Conservative analysts reacted to the numbers more positively. Douglas J. Besharov, a scholar with the American Enterprise Institute, said that the poverty rate tended to drop only after the economy had been generating new jobs for a year or more, and that the economy did not begin generating new jobs consistently until the middle of last year.

Charles Nelson, the Census Bureau assistant division chief who oversees the income, poverty and health insurance statistics, told reporters that disappointing numbers on incomes and poverty were not unusual even in the third year of an economic recovery. He said the nation experienced a similar phenomenon during the early years of the Clinton administration as the economy slowly came out of the 1990-91 recession.

“In the early 1990s, poverty rose for four years before it started turning the corner and declining,” Nelson said. “We’ll see what happens next year.”

As for stagnant median income, Nelson said it could signify that some workers returning to the labor force after layoffs were starting over again in lower-paying jobs. “When you’re adding a lot of workers, sometimes the median [income] goes down, but that’s not a bad sign,” he said.


Liberal advocates for the poor and for labor unions called that analysis wishful thinking.

“Contrary to the impression that may have been created [by Census Bureau officials], this three-year poverty trend is not typical for a recovery,” said Robert Greenstein, president of the Center on Budget and Policy Priorities. “If this were a recession year, these would be quite reasonable results.
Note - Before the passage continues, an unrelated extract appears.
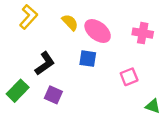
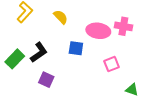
pink ellipse: (98, 31) -> (98, 31), moved, turned -30
green rectangle: (18, 91) -> (15, 59), moved

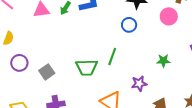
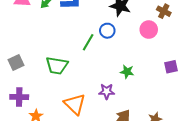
green line: (112, 57) -> (88, 42), moved
green star: (163, 61) -> (127, 72), moved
But for the third year of an economic recovery, they have to be branded as quite disappointing.”

According to the Census Bureau data, income gains were concentrated in the richest fifth of the population.

The poorest fifth of households registered a 0.1% income gain, and the middle three fifths all lost. The top fifth gained 0.6%, with most of that going to the richest 5% of the nation’s households.


“The economy is growing, but the fruits of growth are clearly not reaching middle- and lower-income families,” said Bernstein, the Economic Policy Institute economist.

The Census Bureau’s income and poverty data showed some unusual patterns.

Although the incidence of poverty remained greatest in the South, about half of the 1.1 million additional Americans in poverty lived in the Midwest.

Median income fell by nearly 3% in the Midwest and 1% in the West while hardly changing in the East or South.


Poverty rose for native-born Americans and declined slightly for the foreign born. “This poverty is native; it’s not immigrants,” Smeeding said.

The poverty rate for non-Latino whites grew faster than for any other major ethnic group. The median income for non-Latino whites fell by 0.2%. It rose for Latinos by 1.1%.

The share of Americans covered by employment-based health insurance continued to decline, from 60.4% of the population to 59.8%.

The number of year-round, full-time workers without health insurance increased by 456,000, to a total of 21.1 million people, the bureau reported. The total fraction of uninsured Americans remained almost unchanged, as public programs covered more people.


“The fact that we aren’t losing ground is good news, but it clearly shows we’re not solving the problem here,” said Grace-Marie Turner, president of the Galen Institute, a health policy research group that favors the Bush administration’s proposed tax credits to help small businesses and individuals buy health coverage.

“We’ve got to be bolder in giving people a choice of coverages that they will find appealing,” Turner said.

Despite the growing availability of health savings accounts -- insurance plans that offer low monthly premiums and tax breaks to people willing to take responsibility for routine healthcare costs -- the proportion of Americans buying their own coverage barely budged, from 9.2% to 9.3%.



The article states inaccurately the number of “Americans” in poverty and without health insurance. The figures, based on Census Bureau data, refer to the number of people in America and do not specify whether they are citizens.